Press Release
After the cameras have gone home...National RN Relief Group Kicks off Next Round in Haiti Deployment
A team of registered nurse volunteers from California, Illinois, Massachusetts, and Texas will depart for Haiti Friday morning for a nine-day deployment at Hopital Sacre Coeur, the nation’s largest organization of registered nurses, National Nurses United (NNU), announced today.
Hopital Sacre Coeur (HSC), a 73-bed facility, is the largest private hospital in the north of Haiti, located 80 miles north of Port-au-Prince in the town of Milot. The nurses will return to the U.S. on April 18. NNU deployments to the hospital are expected to continue for several months.
The group is part of a continuous series of assignments of volunteer RNs from the NNU’s Registered Nurse Response Network (RNRN) which included working onboard the USNS Comfort, the critical Navy relief effort that cared for the most seriously injured in the first weeks following the disaster.
The nurses come from a variety of medical specialties including intensive care, medical-surgical and pediatrics. The volunteers will work alongside local Haitian doctors and nurses. Before the earthquake, the hospital typically had 56,000 patients a year and people would often travel miles to receive care. After the disaster, tent hospitals were set up for the many additional patients as well as for discharged patients who had no housing.

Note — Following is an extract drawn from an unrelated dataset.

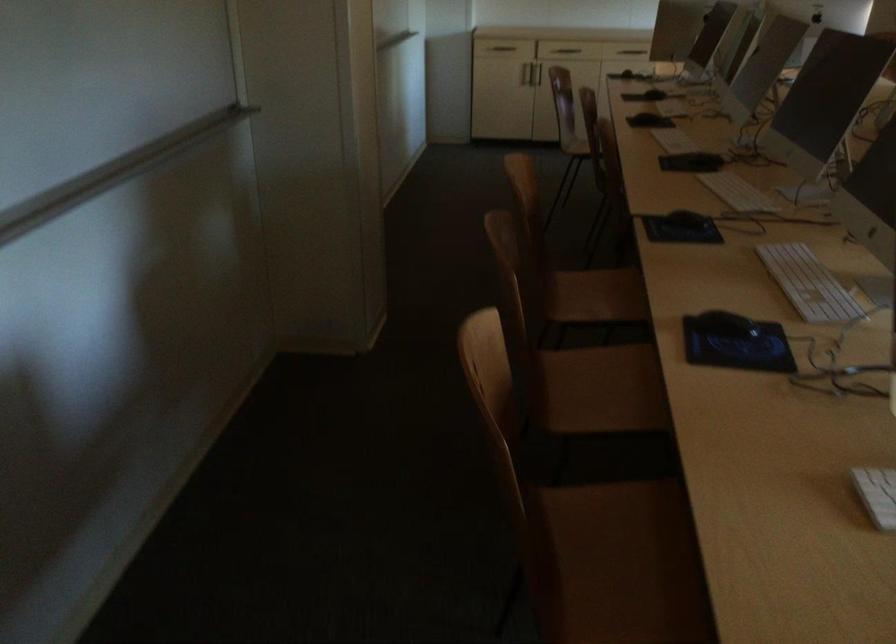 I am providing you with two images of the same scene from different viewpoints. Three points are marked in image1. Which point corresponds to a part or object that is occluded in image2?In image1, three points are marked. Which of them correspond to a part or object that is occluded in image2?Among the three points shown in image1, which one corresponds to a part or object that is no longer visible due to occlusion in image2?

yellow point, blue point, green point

The RNRN volunteers will also assess the possibility of assisting with a new nurse training program that the hospital is considering. There is a critical need for more trained nurses. Before the earthquake, there were only two nursing schools in Haiti. The largest and most prominent, located in Leogane, was completely destroyed in the earthquake and 150 nursing students lost their lives.
In separate news, RNRN will be donating $10,000 worth of medical and personal supplies to assist and support RN members of the Haitian Nurses Association in Port-au-Prince.
“We have learned from our experience in Hurricane Katrina, that the kind of skills needed in the weeks and months following a disaster are nursing skills,” said Bonnie Castillo, RN, Director of RNRN. “The kind of care that's needed is everyday care, and things are exacerbated by the lack of medication and basic first aid. Wounds fester and spread. Something that was preventable ends up a life-threatening situation. Nurses are the heart of a long-term recovery effort.”